**Problem description**
All lines that hold the string "China" should be copied. Find them in the listing below.
═══ Supplied material
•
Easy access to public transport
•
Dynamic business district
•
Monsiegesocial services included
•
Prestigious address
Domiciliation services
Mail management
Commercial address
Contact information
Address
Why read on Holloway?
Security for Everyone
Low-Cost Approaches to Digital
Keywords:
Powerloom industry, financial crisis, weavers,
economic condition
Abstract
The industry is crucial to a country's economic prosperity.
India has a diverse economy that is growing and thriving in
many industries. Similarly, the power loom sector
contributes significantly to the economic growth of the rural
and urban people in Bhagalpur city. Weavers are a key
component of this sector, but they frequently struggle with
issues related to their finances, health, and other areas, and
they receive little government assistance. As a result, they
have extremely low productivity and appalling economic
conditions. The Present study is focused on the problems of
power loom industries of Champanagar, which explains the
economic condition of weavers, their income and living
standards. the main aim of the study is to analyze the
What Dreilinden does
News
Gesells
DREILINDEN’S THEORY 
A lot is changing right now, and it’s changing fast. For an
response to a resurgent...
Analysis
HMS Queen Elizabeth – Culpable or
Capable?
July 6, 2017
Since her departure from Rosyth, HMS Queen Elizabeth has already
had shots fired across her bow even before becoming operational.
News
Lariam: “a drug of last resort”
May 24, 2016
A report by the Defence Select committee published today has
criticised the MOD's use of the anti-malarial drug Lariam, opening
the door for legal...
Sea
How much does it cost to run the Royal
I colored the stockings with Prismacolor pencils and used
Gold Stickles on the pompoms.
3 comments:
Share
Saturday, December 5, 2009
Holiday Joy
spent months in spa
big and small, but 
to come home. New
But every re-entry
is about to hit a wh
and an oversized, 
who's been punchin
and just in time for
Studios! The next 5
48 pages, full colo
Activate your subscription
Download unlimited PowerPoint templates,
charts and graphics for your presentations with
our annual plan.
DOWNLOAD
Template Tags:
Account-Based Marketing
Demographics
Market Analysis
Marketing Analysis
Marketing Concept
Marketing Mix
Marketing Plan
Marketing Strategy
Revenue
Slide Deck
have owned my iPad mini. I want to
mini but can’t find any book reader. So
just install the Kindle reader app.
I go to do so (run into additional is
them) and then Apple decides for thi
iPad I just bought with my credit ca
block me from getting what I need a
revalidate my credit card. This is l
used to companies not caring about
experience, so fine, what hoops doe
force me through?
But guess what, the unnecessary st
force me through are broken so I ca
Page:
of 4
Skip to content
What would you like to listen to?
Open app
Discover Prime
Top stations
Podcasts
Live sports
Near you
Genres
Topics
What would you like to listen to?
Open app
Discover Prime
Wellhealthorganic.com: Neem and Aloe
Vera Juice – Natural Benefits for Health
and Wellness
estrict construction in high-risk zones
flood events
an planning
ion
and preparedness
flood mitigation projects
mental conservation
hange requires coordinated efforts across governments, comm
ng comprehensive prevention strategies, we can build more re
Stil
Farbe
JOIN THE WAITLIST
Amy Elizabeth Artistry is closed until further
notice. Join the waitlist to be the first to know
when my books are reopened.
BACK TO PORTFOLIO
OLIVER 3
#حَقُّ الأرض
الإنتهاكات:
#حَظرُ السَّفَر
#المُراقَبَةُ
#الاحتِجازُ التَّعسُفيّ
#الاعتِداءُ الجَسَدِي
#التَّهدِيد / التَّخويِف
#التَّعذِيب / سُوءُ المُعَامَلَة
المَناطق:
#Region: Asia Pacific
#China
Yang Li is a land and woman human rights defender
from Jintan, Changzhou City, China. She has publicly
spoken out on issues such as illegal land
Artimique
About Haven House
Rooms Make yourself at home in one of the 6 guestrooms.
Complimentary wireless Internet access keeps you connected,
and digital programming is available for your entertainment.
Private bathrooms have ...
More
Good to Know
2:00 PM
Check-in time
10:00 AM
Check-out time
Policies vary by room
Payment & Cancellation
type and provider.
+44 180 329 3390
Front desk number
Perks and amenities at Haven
══════
**Written answer**
#China
from Jintan, Changzhou City, China. She has publicly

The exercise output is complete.